The program/utility 44 having a set of program modules 46 (e.g., the data acquisition module 310, the landslide impact factor determination module 320, the first bias factor determination module 330, the second bias factor determination module 340, and the target important feature determination module 350) may be stored in, for example, the system memory 28, such program modules 46 including, but not limited to, an operating system, one or more application programs, other program modules, and program data, each or some combination of which may include an implementation of a network environment. Program modules 46 generally perform the functions and/or methods of the embodiments described herein.
Feature screening device 12 may also be in communication with one or more external devices 14 (e.g., keyboard, pointing device, display 24, etc.), one or more devices that enable a user to interact with feature screening device 12, and/or any device (e.g., network card, modem, etc.) that enables feature screening device 12 to communicate with one or more other computing devices. Such communication may occur through an input/output (I/O) interface 22. Also, feature screening device 12 may communicate with one or more networks such as a Local Area Network (LAN), a Wide Area Network (WAN), and/or a public network such as the internet via network adapter 20. As shown, network adapter 20 communicates with other modules of feature screening apparatus 12 via bus 18. It should be appreciated that although not shown, other hardware and/or software modules may be used in connection with feature screening apparatus 12, including but not limited to: microcode, device drivers, redundant processing units, external disk drive arrays, RAID systems, tape drives, data backup storage systems, and the like.
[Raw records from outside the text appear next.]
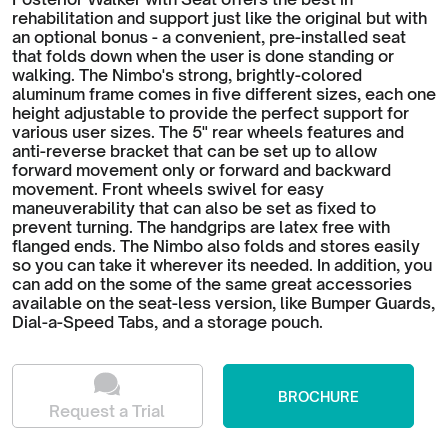
rehabilitation and support just like the original but with
an optional bonus - a convenient, pre-installed seat
that folds down when the user is done standing or
walking. The Nimbo's strong, brightly-colored
aluminum frame comes in five different sizes, each one
height adjustable to provide the perfect support for
various user sizes. The 5" rear wheels features and
anti-reverse bracket that can be set up to allow
forward movement only or forward and backward
movement. Front wheels swivel for easy
maneuverability that can also be set as fixed to
prevent turning. The handgrips are latex free with
flanged ends. The Nimbo also folds and stores easily
so you can take it wherever its needed. In addition, you
can add on the some of the same great accessories
available on the seat-less version, like Bumper Guards,
Dial-a-Speed Tabs, and a storage pouch.
BROCHURE
Request a Trial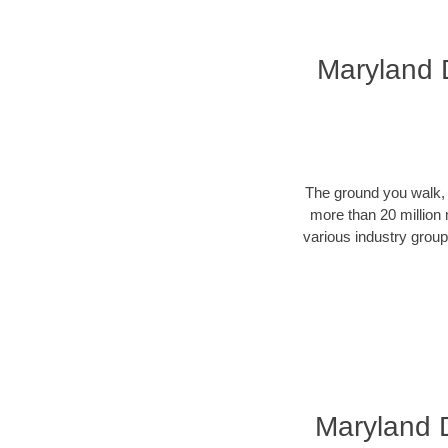
Maryland D
The ground you walk, d
more than 20 million 
various industry groups
Maryland Di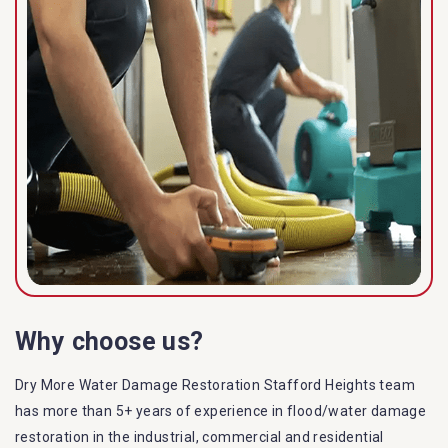
Why choose us?
Dry More Water Damage Restoration Stafford Heights team
has more than 5+ years of experience in flood/water damage
restoration in the industrial, commercial and residential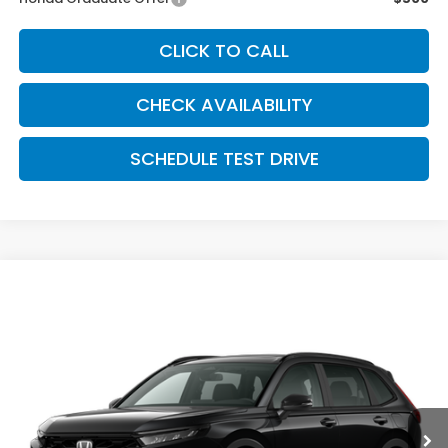
CLICK TO CALL
CHECK AVAILABILITY
SCHEDULE TEST DRIVE
Compare Vehicle
$38,279
2026
Honda CR-V Hybrid
AWD Sport Hybrid
MCCARTHY SALE PRICE
Price Drop
VIN:
7FARS6H59TE157959
Stock:
3673
Model:
RS6H5TJXW
Ext.
Int.
In Stock
Less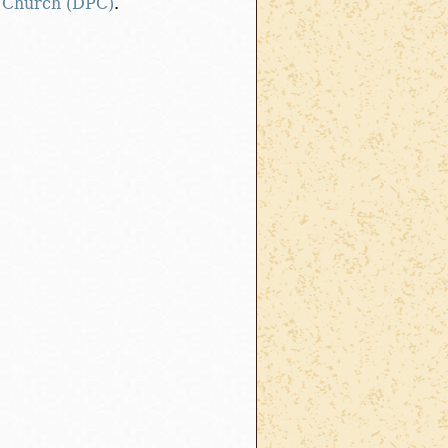
 Church (DPC)
.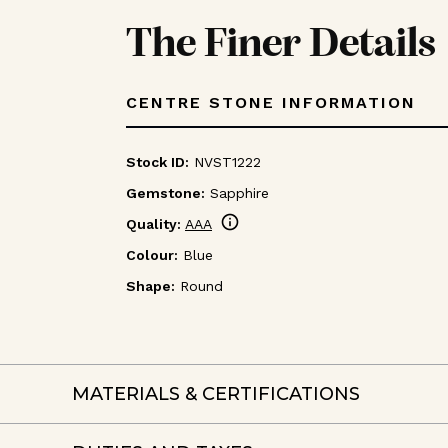
The Finer Details
CENTRE STONE INFORMATION
Stock ID:
NVST1222
Gemstone:
Sapphire
info
Quality:
AAA
Colour:
Blue
Shape:
Round
MATERIALS & CERTIFICATIONS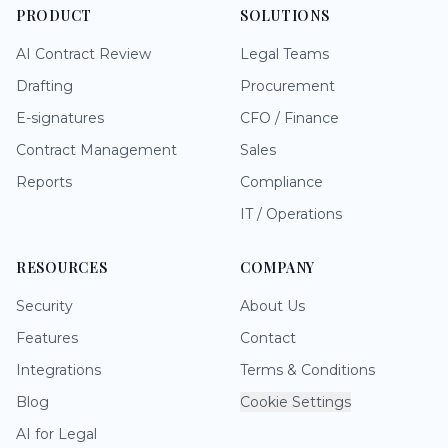
PRODUCT
SOLUTIONS
AI Contract Review
Legal Teams
Drafting
Procurement
E-signatures
CFO / Finance
Contract Management
Sales
Reports
Compliance
IT / Operations
RESOURCES
COMPANY
Security
About Us
Features
Contact
Integrations
Terms & Conditions
Blog
Cookie Settings
AI for Legal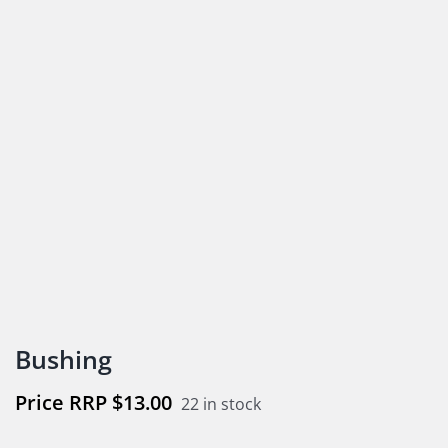
Bushing
$
13.00
22 in stock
The processing unit 16 executes various functional applications and data processing by running programs stored in the system memory 28, for example, to implement a feature screening method provided by an embodiment of the present invention, the method comprising:
acquiring landslide grids of a current area and non-landslide grids except the landslide grids, and determining landslide influence factors of the landslide grids and the non-landslide grids;
screening a preliminary important feature set from the landslide influence factors, and determining first bias coefficients of the landslide grids and the non-landslide grids under the preliminary important feature set;
determining important features to be supplemented in the landslide influence factors, updating the preliminary important feature set based on the important features to be supplemented, and determining second bias coefficients of the landslide grids and the non-landslide grids under the updated preliminary important feature set;
and determining the target important features of the current region based on the first bias state coefficient, the second bias state coefficient and the preliminary important feature set.
The processing unit 16 executes various functional applications and data processing by running programs stored in the system memory 28, for example, implementing a rainfall peak type dividing method provided by an embodiment of the present invention.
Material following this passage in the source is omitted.